Instructions to follow: Print each record below word for word.

(Items from a data source)

+-------+

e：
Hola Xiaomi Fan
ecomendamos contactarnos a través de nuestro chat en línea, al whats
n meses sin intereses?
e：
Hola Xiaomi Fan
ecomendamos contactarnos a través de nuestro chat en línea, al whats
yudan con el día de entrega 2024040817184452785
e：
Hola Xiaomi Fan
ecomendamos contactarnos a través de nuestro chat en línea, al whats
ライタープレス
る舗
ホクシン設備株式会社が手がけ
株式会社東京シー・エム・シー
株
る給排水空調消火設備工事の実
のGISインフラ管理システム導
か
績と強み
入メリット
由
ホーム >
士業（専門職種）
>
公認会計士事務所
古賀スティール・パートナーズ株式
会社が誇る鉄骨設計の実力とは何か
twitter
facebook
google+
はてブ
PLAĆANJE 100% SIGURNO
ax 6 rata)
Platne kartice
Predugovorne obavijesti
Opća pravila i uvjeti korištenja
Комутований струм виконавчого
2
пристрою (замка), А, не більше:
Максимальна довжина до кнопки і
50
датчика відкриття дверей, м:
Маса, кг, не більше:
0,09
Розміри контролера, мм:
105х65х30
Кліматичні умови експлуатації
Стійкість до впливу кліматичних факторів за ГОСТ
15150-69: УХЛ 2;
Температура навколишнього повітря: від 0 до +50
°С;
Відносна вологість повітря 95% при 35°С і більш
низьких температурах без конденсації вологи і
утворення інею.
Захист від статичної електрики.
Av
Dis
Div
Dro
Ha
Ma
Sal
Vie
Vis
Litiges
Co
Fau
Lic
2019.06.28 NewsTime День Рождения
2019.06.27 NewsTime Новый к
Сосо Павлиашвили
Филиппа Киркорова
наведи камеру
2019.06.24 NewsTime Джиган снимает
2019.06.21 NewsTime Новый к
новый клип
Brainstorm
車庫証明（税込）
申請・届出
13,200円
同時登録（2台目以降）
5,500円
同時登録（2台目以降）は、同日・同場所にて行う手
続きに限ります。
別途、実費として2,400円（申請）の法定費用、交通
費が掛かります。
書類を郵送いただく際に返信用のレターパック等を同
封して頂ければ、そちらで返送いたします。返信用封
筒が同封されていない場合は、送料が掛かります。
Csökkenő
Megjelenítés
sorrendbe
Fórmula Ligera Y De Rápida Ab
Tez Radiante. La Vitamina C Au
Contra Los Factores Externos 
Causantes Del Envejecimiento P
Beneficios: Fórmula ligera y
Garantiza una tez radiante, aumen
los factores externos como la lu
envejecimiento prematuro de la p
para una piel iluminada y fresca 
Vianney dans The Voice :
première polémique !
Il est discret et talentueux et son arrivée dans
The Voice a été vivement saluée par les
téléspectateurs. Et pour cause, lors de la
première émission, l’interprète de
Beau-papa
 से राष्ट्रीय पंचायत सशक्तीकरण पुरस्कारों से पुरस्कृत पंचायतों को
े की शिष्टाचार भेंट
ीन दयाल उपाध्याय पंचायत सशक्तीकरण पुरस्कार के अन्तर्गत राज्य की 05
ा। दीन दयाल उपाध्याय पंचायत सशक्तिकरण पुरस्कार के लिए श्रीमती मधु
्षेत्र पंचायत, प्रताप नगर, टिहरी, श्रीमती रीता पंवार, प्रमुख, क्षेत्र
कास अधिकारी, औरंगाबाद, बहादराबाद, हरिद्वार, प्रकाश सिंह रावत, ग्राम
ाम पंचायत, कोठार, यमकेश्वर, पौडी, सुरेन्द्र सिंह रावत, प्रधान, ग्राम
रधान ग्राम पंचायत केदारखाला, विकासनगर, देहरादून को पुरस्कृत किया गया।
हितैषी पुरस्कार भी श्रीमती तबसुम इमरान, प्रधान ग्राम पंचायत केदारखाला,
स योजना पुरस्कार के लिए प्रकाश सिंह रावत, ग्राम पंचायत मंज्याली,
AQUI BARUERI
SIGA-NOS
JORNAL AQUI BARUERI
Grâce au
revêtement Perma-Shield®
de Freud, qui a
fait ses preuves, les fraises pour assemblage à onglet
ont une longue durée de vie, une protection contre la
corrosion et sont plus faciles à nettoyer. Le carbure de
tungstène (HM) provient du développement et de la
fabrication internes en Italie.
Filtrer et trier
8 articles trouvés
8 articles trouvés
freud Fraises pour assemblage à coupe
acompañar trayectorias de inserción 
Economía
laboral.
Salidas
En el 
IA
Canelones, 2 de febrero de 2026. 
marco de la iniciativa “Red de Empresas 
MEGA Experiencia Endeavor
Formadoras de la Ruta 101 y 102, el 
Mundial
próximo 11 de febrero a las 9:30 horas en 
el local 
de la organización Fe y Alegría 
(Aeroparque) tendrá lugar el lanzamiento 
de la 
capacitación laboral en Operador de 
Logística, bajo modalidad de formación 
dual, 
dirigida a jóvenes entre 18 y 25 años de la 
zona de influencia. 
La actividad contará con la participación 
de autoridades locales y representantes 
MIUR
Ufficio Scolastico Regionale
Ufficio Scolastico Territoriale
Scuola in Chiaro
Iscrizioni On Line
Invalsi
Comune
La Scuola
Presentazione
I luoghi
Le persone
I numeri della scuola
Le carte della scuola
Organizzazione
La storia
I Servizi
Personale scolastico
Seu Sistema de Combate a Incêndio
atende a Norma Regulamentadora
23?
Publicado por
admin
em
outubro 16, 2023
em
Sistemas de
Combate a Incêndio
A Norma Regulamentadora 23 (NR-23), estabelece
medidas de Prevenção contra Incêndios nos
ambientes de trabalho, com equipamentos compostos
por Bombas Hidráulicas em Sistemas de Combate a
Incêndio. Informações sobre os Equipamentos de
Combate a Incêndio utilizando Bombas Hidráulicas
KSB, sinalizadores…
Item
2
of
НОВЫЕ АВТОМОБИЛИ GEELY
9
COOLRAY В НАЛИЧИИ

+-------+

Response to the task:
e：
Hola Xiaomi Fan
ecomendamos contactarnos a través de nuestro chat en línea, al whats
n meses sin intereses?
e：
Hola Xiaomi Fan
ecomendamos contactarnos a través de nuestro chat en línea, al whats
yudan con el día de entrega 2024040817184452785
e：
Hola Xiaomi Fan
ecomendamos contactarnos a través de nuestro chat en línea, al whats
ライタープレス
る舗
ホクシン設備株式会社が手がけ
株式会社東京シー・エム・シー
株
る給排水空調消火設備工事の実
のGISインフラ管理システム導
か
績と強み
入メリット
由
ホーム >
士業（専門職種）
>
公認会計士事務所
古賀スティール・パートナーズ株式
会社が誇る鉄骨設計の実力とは何か
twitter
facebook
google+
はてブ
PLAĆANJE 100% SIGURNO
ax 6 rata)
Platne kartice
Predugovorne obavijesti
Opća pravila i uvjeti korištenja
Комутований струм виконавчого
2
пристрою (замка), А, не більше:
Максимальна довжина до кнопки і
50
датчика відкриття дверей, м:
Маса, кг, не більше:
0,09
Розміри контролера, мм:
105х65х30
Кліматичні умови експлуатації
Стійкість до впливу кліматичних факторів за ГОСТ
15150-69: УХЛ 2;
Температура навколишнього повітря: від 0 до +50
°С;
Відносна вологість повітря 95% при 35°С і більш
низьких температурах без конденсації вологи і
утворення інею.
Захист від статичної електрики.
Av
Dis
Div
Dro
Ha
Ma
Sal
Vie
Vis
Litiges
Co
Fau
Lic
2019.06.28 NewsTime День Рождения
2019.06.27 NewsTime Новый к
Сосо Павлиашвили
Филиппа Киркорова
наведи камеру
2019.06.24 NewsTime Джиган снимает
2019.06.21 NewsTime Новый к
новый клип
Brainstorm
車庫証明（税込）
申請・届出
13,200円
同時登録（2台目以降）
5,500円
同時登録（2台目以降）は、同日・同場所にて行う手
続きに限ります。
別途、実費として2,400円（申請）の法定費用、交通
費が掛かります。
書類を郵送いただく際に返信用のレターパック等を同
封して頂ければ、そちらで返送いたします。返信用封
筒が同封されていない場合は、送料が掛かります。
Csökkenő
Megjelenítés
sorrendbe
Fórmula Ligera Y De Rápida Ab
Tez Radiante. La Vitamina C Au
Contra Los Factores Externos 
Causantes Del Envejecimiento P
Beneficios: Fórmula ligera y
Garantiza una tez radiante, aumen
los factores externos como la lu
envejecimiento prematuro de la p
para una piel iluminada y fresca 
Vianney dans The Voice :
première polémique !
Il est discret et talentueux et son arrivée dans
The Voice a été vivement saluée par les
téléspectateurs. Et pour cause, lors de la
première émission, l’interprète de
Beau-papa
 से राष्ट्रीय पंचायत सशक्तीकरण पुरस्कारों से पुरस्कृत पंचायतों को
े की शिष्टाचार भेंट
ीन दयाल उपाध्याय पंचायत सशक्तीकरण पुरस्कार के अन्तर्गत राज्य की 05
ा। दीन दयाल उपाध्याय पंचायत सशक्तिकरण पुरस्कार के लिए श्रीमती मधु
्षेत्र पंचायत, प्रताप नगर, टिहरी, श्रीमती रीता पंवार, प्रमुख, क्षेत्र
कास अधिकारी, औरंगाबाद, बहादराबाद, हरिद्वार, प्रकाश सिंह रावत, ग्राम
ाम पंचायत, कोठार, यमकेश्वर, पौडी, सुरेन्द्र सिंह रावत, प्रधान, ग्राम
रधान ग्राम पंचायत केदारखाला, विकासनगर, देहरादून को पुरस्कृत किया गया।
हितैषी पुरस्कार भी श्रीमती तबसुम इमरान, प्रधान ग्राम पंचायत केदारखाला,
स योजना पुरस्कार के लिए प्रकाश सिंह रावत, ग्राम पंचायत मंज्याली,
AQUI BARUERI
SIGA-NOS
JORNAL AQUI BARUERI
Grâce au
revêtement Perma-Shield®
de Freud, qui a
fait ses preuves, les fraises pour assemblage à onglet
ont une longue durée de vie, une protection contre la
corrosion et sont plus faciles à nettoyer. Le carbure de
tungstène (HM) provient du développement et de la
fabrication internes en Italie.
Filtrer et trier
8 articles trouvés
8 articles trouvés
freud Fraises pour assemblage à coupe
acompañar trayectorias de inserción 
Economía
laboral.
Salidas
En el 
IA
Canelones, 2 de febrero de 2026. 
marco de la iniciativa “Red de Empresas 
MEGA Experiencia Endeavor
Formadoras de la Ruta 101 y 102, el 
Mundial
próximo 11 de febrero a las 9:30 horas en 
el local 
de la organización Fe y Alegría 
(Aeroparque) tendrá lugar el lanzamiento 
de la 
capacitación laboral en Operador de 
Logística, bajo modalidad de formación 
dual, 
dirigida a jóvenes entre 18 y 25 años de la 
zona de influencia. 
La actividad contará con la participación 
de autoridades locales y representantes 
MIUR
Ufficio Scolastico Regionale
Ufficio Scolastico Territoriale
Scuola in Chiaro
Iscrizioni On Line
Invalsi
Comune
La Scuola
Presentazione
I luoghi
Le persone
I numeri della scuola
Le carte della scuola
Organizzazione
La storia
I Servizi
Personale scolastico
Seu Sistema de Combate a Incêndio
atende a Norma Regulamentadora
23?
Publicado por
admin
em
outubro 16, 2023
em
Sistemas de
Combate a Incêndio
A Norma Regulamentadora 23 (NR-23), estabelece
medidas de Prevenção contra Incêndios nos
ambientes de trabalho, com equipamentos compostos
por Bombas Hidráulicas em Sistemas de Combate a
Incêndio. Informações sobre os Equipamentos de
Combate a Incêndio utilizando Bombas Hidráulicas
KSB, sinalizadores…
Item
2
of
НОВЫЕ АВТОМОБИЛИ GEELY
9
COOLRAY В НАЛИЧИИ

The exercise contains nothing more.